◆ **WHAT IS NEEDED**
Where the word "distribution" appears in a line below, copy the whole line.

◆ **DATA RECORDS**
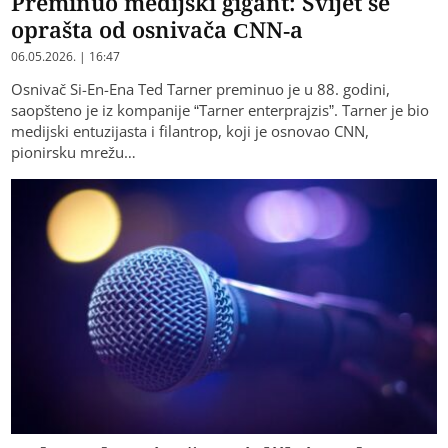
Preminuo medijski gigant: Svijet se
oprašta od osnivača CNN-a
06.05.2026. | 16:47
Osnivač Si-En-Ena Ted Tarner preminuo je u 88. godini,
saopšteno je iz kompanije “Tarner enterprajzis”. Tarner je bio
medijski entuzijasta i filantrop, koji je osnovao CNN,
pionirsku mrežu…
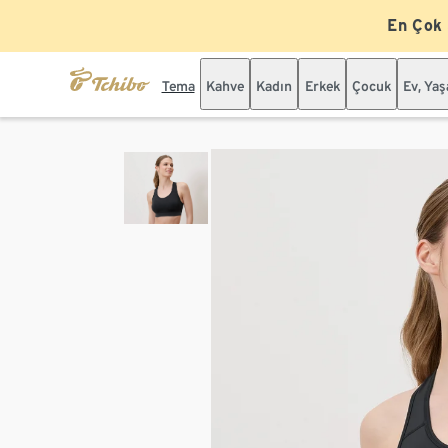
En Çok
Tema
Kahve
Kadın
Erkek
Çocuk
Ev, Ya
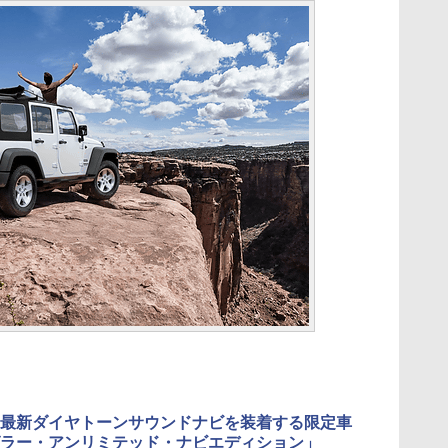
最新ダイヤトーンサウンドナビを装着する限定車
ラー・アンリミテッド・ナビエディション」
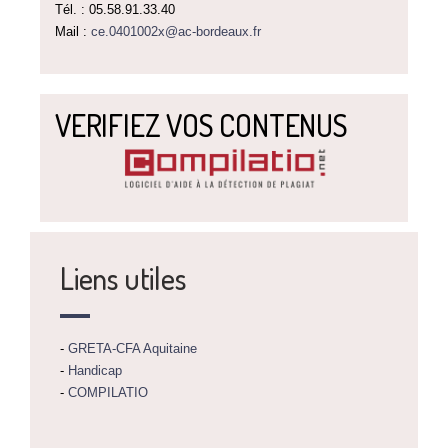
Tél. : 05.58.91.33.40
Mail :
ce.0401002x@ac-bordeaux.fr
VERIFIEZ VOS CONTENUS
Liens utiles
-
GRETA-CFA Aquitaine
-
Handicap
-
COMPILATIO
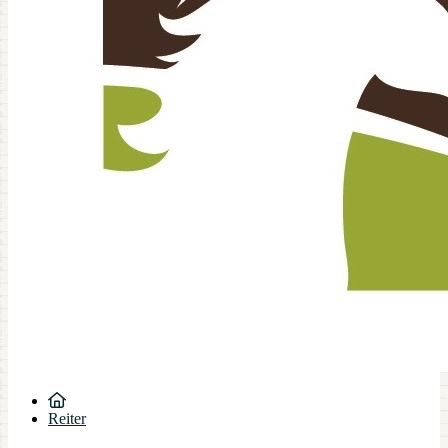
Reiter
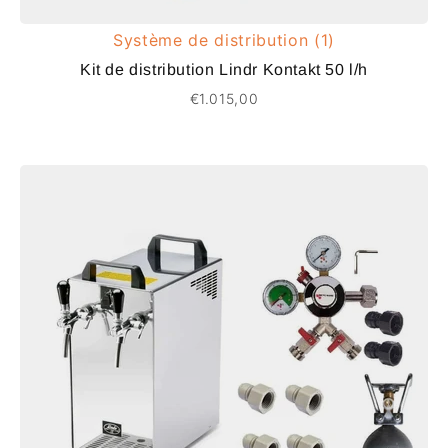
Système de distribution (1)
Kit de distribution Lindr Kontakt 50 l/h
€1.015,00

◆ **SOLUTION FOR THIS PROBLEM**
Système de distribution (1)
Kit de distribution Lindr Kontakt 50 l/h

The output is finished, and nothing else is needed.